She laughed. "Yes, he's a wonder, isn't he?"

 

30

IT TOOK FORTY minutes on the 10 East and surface streets to get to the shabby section of East Hollywood where Beverly meets Temple.

 

Second hospital of the day.

 

Hollywood Mercy was five stories of earthquake-stressed, putty-colored stucco teetering atop a scrubby knoll that overlooked downtown. The building had an inadequate parking lot, a cracked tile roof, some nice ornate moldings from the days when labor was cheap, most with chunks missing. City ambulances ringed the entry. The front vestibule was crowded with long lines of sad-looking people waiting for approval from clerks in glass cages. CAT scans, PET scans, MRIs; the same high-tech alphabet I'd seen at St. Michael's, but this place looked like something out of a black-and-white movie and it smelled like an old man's bedroom.

 

Mate's bedroom.

 

His son was recuperating on the fourth floor, in something called the Special Care Unit. An unarmed security guard was posted at the swinging doors that led to the ward, and my I.D. badge got me waved through. On the other side was a chunky corridor five doors long with a nurses' station at the end. A black man with a shaved head sat near a stack of charts, writing, and a lantern-jawed, straw-haired woman in her sixties tapped her finger to soft reggae thumping from an unseen radio. I announced myself.

 

"In there," said the female nurse.

 

"How's he doing?"

 

"He'll survive." She pulled out a chart. A lot thinner than Joanne Doss's encyclopedia of confusion.
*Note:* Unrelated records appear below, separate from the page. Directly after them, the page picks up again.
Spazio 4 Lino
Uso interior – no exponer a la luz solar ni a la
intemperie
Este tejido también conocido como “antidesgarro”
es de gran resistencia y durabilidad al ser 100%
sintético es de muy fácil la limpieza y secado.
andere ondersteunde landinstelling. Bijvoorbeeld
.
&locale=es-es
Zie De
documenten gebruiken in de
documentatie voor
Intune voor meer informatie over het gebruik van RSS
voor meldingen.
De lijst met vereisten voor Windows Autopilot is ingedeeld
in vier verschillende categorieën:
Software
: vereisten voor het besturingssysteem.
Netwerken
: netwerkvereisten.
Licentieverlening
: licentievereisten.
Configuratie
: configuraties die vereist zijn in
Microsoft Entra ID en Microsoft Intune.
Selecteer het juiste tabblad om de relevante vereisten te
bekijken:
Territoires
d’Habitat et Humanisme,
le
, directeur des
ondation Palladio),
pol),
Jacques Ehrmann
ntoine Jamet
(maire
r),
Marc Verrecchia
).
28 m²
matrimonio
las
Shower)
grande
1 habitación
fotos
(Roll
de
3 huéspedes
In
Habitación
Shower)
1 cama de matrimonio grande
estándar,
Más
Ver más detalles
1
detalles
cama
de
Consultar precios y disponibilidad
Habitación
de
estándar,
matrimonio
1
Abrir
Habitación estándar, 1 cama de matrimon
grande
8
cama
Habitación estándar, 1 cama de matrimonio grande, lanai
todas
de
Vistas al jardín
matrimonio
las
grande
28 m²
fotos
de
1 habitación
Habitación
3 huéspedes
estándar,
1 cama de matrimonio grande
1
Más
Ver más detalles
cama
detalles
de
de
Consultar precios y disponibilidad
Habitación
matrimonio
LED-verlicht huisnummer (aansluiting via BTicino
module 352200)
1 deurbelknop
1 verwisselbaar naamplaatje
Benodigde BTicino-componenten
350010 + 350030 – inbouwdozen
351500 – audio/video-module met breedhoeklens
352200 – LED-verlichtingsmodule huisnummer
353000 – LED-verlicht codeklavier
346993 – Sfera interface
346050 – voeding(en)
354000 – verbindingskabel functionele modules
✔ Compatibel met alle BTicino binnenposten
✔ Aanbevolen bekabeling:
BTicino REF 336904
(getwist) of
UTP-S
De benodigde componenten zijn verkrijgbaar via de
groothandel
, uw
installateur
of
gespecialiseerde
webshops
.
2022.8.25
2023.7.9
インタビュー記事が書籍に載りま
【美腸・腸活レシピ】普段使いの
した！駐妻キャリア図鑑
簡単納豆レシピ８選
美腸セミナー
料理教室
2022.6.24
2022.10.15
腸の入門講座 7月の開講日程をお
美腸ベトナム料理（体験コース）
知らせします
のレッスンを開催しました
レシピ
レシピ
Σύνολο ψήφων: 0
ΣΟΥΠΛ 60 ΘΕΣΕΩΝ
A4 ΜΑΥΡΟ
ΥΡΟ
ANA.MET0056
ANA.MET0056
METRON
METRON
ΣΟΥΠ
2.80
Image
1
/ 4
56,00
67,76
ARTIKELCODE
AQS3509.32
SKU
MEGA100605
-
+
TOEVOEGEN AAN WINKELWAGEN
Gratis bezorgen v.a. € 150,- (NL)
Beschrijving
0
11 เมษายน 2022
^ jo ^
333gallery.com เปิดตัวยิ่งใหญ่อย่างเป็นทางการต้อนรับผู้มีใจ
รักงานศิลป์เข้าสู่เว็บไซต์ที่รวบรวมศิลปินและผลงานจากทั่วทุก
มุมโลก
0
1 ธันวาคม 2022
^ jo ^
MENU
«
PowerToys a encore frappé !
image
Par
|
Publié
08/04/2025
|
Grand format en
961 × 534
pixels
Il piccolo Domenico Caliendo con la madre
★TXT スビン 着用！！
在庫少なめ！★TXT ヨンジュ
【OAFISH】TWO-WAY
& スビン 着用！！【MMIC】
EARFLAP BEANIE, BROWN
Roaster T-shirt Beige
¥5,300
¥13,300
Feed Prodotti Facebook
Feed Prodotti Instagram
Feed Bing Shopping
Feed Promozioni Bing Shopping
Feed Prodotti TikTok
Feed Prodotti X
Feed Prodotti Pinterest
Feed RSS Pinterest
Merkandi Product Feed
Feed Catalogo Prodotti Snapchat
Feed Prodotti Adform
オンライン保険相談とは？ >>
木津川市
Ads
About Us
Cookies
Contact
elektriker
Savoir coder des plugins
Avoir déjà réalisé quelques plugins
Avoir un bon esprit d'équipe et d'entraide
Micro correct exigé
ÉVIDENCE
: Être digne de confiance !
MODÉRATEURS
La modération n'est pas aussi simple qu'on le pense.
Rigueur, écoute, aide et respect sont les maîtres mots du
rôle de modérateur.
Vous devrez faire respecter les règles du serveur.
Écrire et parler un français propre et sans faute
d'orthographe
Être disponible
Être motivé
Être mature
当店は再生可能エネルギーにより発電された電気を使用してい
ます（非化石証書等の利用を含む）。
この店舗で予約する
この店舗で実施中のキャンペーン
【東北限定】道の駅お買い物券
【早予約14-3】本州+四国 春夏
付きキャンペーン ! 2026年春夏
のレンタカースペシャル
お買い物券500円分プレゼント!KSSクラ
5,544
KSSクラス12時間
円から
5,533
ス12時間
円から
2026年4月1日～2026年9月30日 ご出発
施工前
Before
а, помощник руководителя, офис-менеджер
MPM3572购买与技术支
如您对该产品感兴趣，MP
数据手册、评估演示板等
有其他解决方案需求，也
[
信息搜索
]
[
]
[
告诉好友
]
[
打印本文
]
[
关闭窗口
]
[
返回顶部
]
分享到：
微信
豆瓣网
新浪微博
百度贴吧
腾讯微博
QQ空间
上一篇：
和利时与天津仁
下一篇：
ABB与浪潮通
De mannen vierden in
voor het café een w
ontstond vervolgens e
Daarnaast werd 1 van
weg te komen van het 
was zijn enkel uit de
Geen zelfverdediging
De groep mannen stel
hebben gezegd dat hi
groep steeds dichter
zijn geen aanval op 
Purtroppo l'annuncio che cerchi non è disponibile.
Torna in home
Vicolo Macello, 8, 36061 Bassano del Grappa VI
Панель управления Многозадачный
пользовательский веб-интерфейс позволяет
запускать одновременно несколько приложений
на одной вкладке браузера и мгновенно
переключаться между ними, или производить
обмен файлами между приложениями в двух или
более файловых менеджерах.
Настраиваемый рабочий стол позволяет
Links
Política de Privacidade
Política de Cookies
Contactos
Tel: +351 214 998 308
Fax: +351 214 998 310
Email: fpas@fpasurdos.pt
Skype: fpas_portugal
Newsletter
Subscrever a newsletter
A Hollywood Division police report was stapled to the inside front cover.

 

Eldon Salcido had been found beaten and semiconscious at 6:12 A.M. in the gutter of a residential block of Poinsettia Place, north of Sunset.

 

Three blocks from his father's apartment on Vista.

 

Paramedics had transported him, and an E.R. resident had admitted him for repair and observation. Contusions, abrasions, possible concussion later ruled absent. No broken bones. Extreme mental agitation and confusion, possibly related to preexisting alcoholism, drug abuse, mental illness or some combination of all three. The patient had refused to identify himself, but police at the scene had supplied the vitals. The fact that Salcido was an ex-con with a felony record was duly noted.

 

Restraints ordered after the patient assaulted staff.

 

"Who'd he hit?" I said.

 

"One of our predecessors, last shift," said the male nurse. "Her big crime was offering him orange juice. He knocked it out of her hand, tried to punch her. She managed to lock him in and called security."

 

"Another day in paradise," said the woman. "Probably a candidate for detox, but our detox unit shut down last month. You here to evaluate him for transfer?"

 

"Just to see him," I said. "Basic consult."

 

"Well, you might end up doing it for free. We can't find a Medi-Cal card on him and he isn't talking."

 

"That's okay."

 

"Hey, if you don't care, I sure don't. Room 405."

 

She came out from behind the counter and unlocked the door. The room was cell-size and green, with a lone, grilled window that framed an air shaft, a single bed and an I.V. bottle on a stand, not hooked up. The vital-signs monitor above the headboard was switched off and so was the tiny TV bracketed to the far wall. A low industrial buzz seeped through the window.

 

Donny Salcido Mate lay on his back, bare-chested, shackled with leather cuffs, staring at the ceiling. A tight, sweat-stained top sheet bound him from the waist down. His trunk was hairless, undernourished, off-white where it wasn't blue-black.

 

Blue coils squirmed all over him. Skin art, continuing around his back and down both arms. Pictorial arms striped by bandages. Dried blood crusted the edges of the dressings. A swatch of gauze banded his forehead, a smaller square bottomed his chin. Purpling bruises cupped both eyes and his lower lip was a slab of liver. Other dermal images peeked out from within the coils: the leering face of a nightmarishly fanged cobra, a flabby, naked woman with a sad mouth, one wide-open eye emitting a single tear. Gothic lettering spelling out "Donny, Mamacita, Big Boy."

 

Technically well-done tattoos, but the jumble made me want to rearrange his skin.

 

"A walking canvas," opined the straw-haired nurse. "Like that book by the
Martian Chronicles
guy. Visitor, Mr. Salcido. Ain't that grand?"

 

She walked out and the door hissed shut. Donny Salcido Mate didn't budge. His hair was long, stringy, the burnt bronze of old motor oil. An untrimmed beard, two shades darker, blanketed his face from cheekbone to jowl.

 

No resemblance to the mug shot I'd seen. That made me think of the beard Michael Burke had grown when adopting his Huey Mitchell persona in Ann Ar- bor. In fact,
Donny
's hirsute face bore a resemblance to Mitchell's. But not the same man. None of that cold, blank stagnancy in the eyes. These rheumy browns were bouncy, heated, hyperactive. Hundred percent scared prey, not predator.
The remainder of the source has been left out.